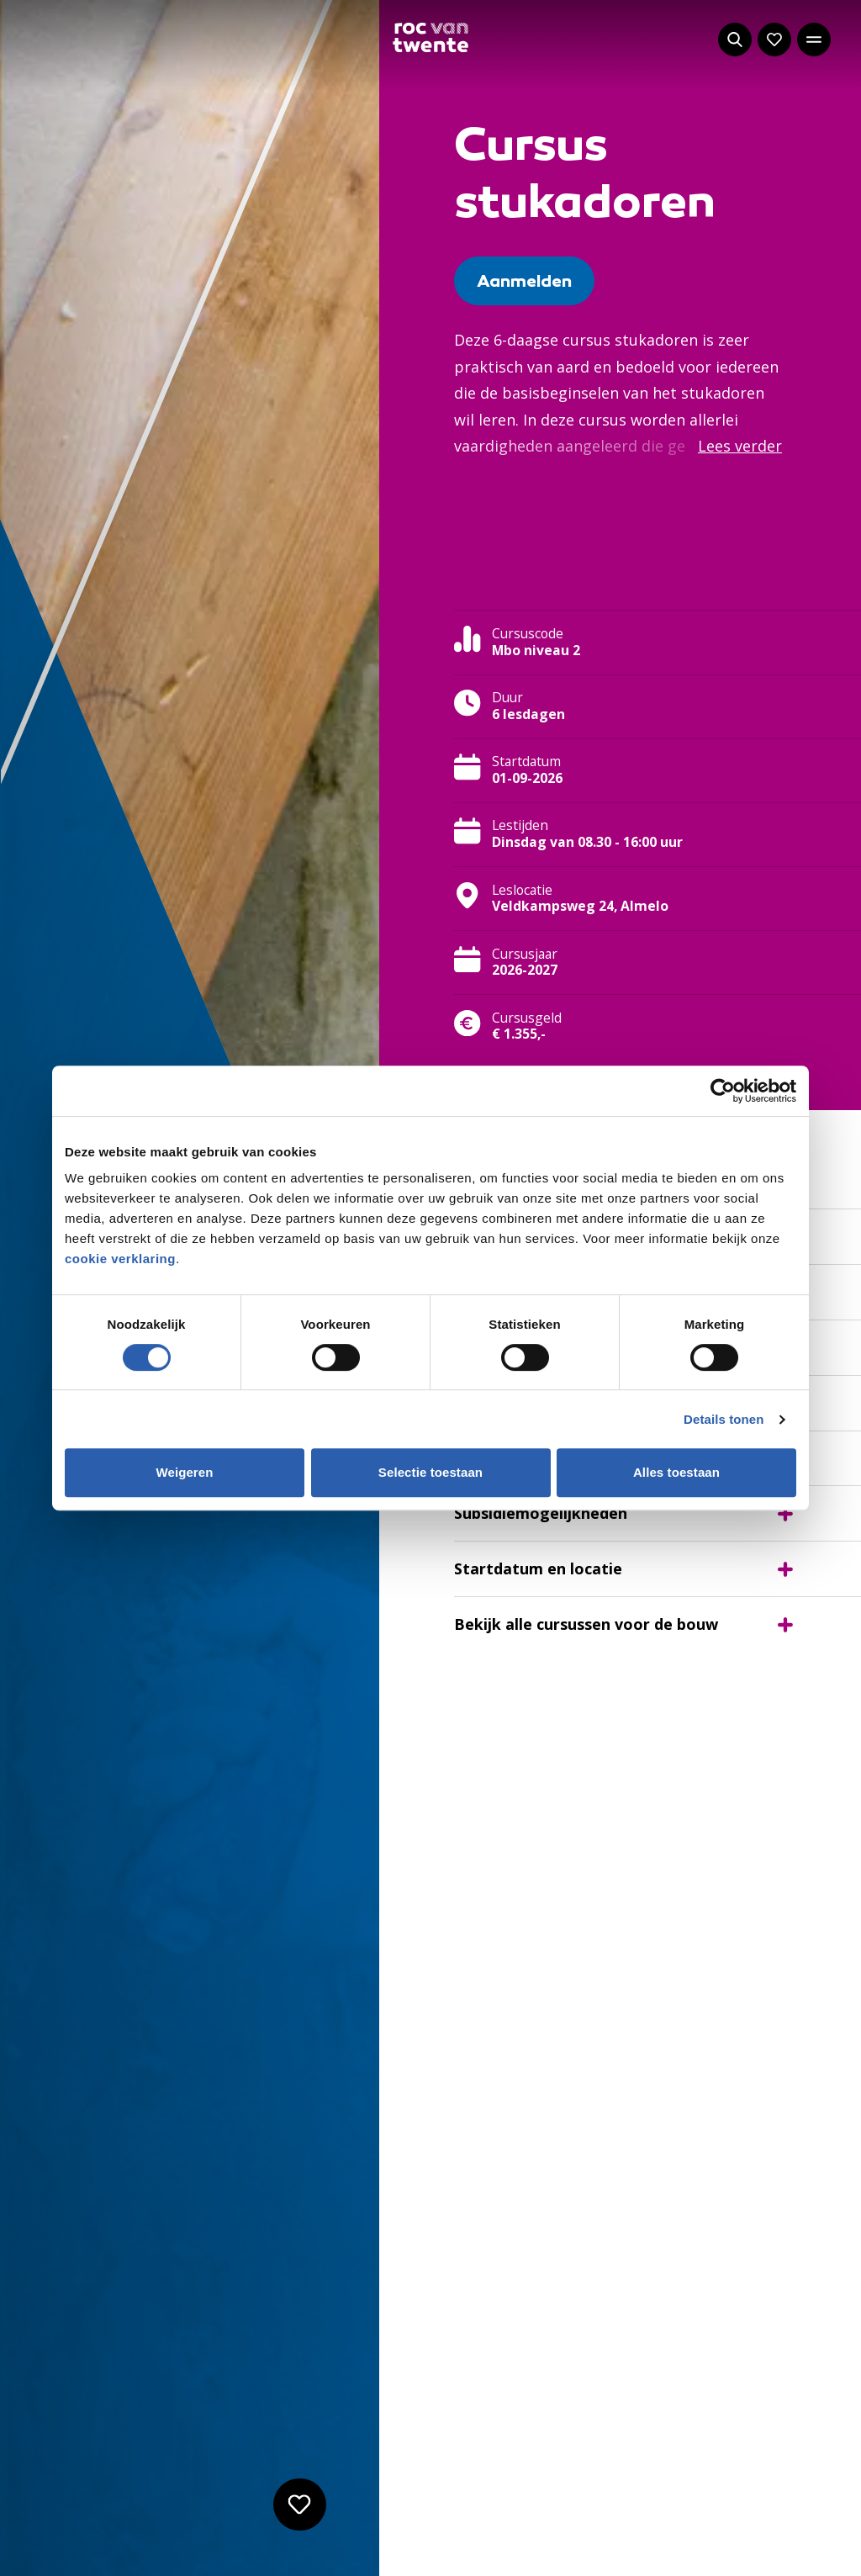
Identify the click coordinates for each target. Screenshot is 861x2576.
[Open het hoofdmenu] (814, 39)
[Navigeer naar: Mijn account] (774, 39)
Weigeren (184, 1472)
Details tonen (723, 1419)
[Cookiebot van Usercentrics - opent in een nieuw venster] (722, 1090)
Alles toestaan (676, 1472)
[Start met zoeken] (735, 39)
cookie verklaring (120, 1258)
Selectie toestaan (430, 1472)
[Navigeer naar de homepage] (430, 37)
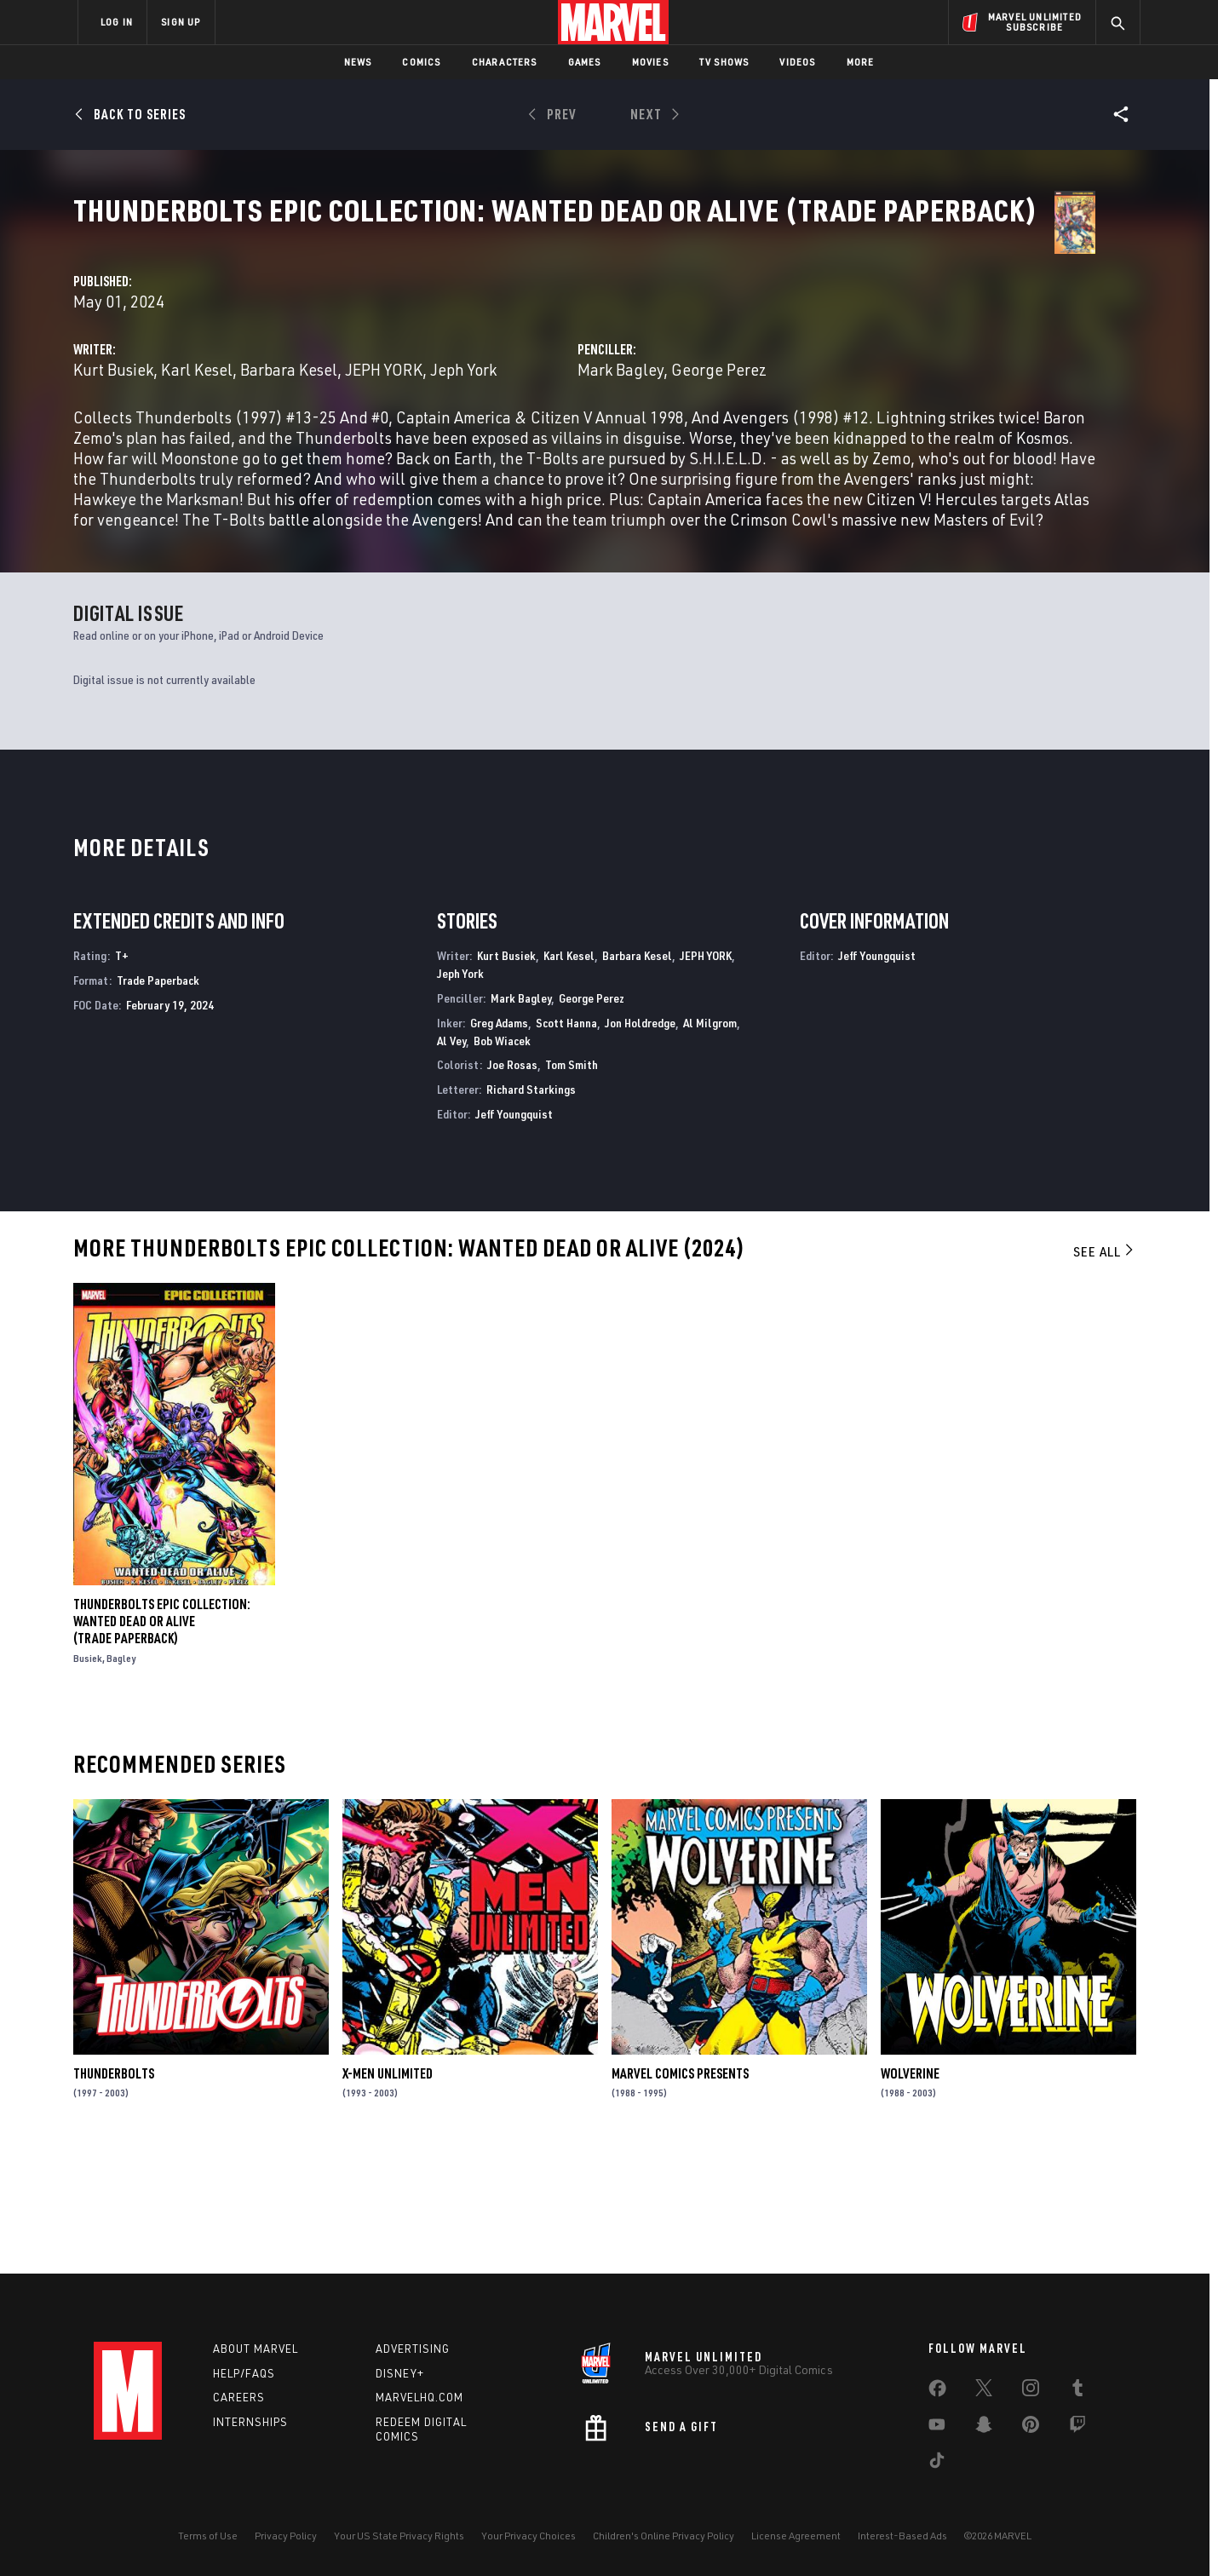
========================================
:: Task prompt ::
Please write out every entry exactly, but skip the pictures.

:: Output ::
Identify the click coordinates for each target. Screenshot is 861x2576.
[Open het hoofdmenu] (814, 39)
[Navigeer naar: Mijn account] (774, 39)
Weigeren (184, 1472)
Details tonen (723, 1419)
[Cookiebot van Usercentrics - opent in een nieuw venster] (722, 1090)
Alles toestaan (676, 1472)
[Start met zoeken] (735, 39)
cookie verklaring (120, 1258)
Selectie toestaan (430, 1472)
[Navigeer naar de homepage] (430, 37)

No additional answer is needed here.